Я это вижу так: ACL должен проверяться не на входе, а на выходе.
Если пакет собрался, тогда есть о чём говорить.  Формируется список
"нарушений" пакета.  Одно из нарушений -- не проходит проверка по ACL;
другое нарушение -- появление новых анметов.

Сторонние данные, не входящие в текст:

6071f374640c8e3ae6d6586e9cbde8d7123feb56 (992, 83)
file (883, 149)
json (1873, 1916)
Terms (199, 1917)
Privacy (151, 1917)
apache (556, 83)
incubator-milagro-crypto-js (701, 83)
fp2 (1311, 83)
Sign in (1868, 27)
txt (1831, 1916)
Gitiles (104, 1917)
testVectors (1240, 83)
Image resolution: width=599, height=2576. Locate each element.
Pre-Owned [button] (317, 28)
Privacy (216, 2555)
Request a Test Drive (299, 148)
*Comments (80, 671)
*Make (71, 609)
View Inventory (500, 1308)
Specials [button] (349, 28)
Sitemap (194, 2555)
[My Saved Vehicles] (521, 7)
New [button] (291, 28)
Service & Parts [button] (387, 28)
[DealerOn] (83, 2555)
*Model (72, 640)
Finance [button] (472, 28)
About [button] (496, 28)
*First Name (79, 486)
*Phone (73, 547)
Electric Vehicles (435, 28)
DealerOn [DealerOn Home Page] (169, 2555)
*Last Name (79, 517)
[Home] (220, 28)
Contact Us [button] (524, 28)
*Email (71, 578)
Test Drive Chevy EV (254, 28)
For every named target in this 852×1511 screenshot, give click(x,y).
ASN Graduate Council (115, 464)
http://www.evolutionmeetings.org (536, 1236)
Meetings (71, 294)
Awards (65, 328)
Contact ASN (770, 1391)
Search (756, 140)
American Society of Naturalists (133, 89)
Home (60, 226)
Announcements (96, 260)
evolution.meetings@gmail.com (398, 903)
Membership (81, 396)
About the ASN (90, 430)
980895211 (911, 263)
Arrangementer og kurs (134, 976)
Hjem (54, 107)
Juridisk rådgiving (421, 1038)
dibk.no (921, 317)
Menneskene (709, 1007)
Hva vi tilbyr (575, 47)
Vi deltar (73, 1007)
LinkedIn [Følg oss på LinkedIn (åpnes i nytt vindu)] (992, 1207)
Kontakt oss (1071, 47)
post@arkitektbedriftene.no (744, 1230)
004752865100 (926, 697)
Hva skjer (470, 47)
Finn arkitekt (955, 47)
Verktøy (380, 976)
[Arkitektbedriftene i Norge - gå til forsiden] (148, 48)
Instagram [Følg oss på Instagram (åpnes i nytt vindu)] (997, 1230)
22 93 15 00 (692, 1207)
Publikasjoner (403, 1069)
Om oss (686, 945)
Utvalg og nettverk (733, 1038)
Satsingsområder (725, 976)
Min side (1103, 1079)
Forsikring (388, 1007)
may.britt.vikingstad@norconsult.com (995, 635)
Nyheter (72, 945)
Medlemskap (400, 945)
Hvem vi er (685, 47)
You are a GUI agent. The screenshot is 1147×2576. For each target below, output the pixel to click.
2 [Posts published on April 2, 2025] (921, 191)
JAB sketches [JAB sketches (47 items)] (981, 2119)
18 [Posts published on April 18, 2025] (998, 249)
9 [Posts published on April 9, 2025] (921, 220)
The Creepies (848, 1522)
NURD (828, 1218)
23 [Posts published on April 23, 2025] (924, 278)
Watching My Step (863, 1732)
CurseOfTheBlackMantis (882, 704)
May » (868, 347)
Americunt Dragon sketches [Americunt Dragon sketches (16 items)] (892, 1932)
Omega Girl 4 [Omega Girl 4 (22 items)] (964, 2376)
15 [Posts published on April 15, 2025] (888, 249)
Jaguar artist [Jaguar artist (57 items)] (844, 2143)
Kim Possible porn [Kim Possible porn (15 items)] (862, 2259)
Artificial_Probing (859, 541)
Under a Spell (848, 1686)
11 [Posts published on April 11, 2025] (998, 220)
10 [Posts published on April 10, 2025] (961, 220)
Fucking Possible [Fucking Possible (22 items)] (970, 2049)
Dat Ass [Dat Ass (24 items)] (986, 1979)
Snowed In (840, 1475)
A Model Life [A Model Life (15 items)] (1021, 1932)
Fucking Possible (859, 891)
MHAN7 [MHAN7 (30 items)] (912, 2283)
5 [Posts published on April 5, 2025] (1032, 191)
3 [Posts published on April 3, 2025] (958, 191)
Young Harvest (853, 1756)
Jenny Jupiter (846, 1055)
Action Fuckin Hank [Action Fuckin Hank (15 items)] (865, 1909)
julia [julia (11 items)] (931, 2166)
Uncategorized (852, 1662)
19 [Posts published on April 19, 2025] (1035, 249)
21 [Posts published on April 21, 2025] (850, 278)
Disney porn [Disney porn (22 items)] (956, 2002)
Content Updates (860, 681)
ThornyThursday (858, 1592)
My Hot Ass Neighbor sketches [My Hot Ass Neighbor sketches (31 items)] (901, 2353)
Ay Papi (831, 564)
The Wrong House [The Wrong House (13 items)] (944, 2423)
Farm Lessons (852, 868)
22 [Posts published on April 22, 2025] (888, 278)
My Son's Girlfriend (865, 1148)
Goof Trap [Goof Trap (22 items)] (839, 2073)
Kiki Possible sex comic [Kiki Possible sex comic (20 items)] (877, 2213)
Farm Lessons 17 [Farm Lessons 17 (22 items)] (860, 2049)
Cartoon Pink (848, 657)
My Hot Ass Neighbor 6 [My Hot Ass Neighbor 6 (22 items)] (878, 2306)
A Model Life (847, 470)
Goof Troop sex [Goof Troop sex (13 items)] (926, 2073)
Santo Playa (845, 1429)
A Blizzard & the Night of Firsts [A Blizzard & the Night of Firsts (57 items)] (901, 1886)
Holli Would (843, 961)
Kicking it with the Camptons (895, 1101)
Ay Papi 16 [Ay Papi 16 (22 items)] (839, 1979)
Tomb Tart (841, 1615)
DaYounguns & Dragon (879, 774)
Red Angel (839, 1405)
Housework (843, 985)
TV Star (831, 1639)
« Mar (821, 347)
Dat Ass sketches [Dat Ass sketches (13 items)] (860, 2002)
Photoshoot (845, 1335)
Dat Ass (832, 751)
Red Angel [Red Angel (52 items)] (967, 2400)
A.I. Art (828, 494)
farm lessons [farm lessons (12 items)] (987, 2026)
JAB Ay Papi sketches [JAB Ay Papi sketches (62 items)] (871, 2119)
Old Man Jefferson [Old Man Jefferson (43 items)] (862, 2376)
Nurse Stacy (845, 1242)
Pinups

Нарушение ACL соответствует ситуации NMU.  Мы можем дать разовое NMU
без изменения ACL, но для этого нужно точно знать изменения в пакете
(то есть пакет должен собраться).  Тогда либо maintainer пакета,
либо арбитр (если maintainer недоступен) может сказать "SKIP ACL OK".

> > Mainatiner не всегда может быстро среагировать, поэтому нужен арбитр.
> Кто же за мантейнера сможет определить, пропускать сборку или нет?

Необходимость в NMU может быть неизбежной, и во многих случаях NMU
легко проверить, если там небольшие изменения.  Например, при пересборке
пакетов с новым soname'ом.  Кто собрал новый soname, тот может
попытаться делать NMU на зависящие пакеты.  Сейчас так и происходит
(напр. libdb4.7), просто арбитр действует закулисно и в обход системы.
А можно сделать саму систему достаточно гибкой и прозрачной.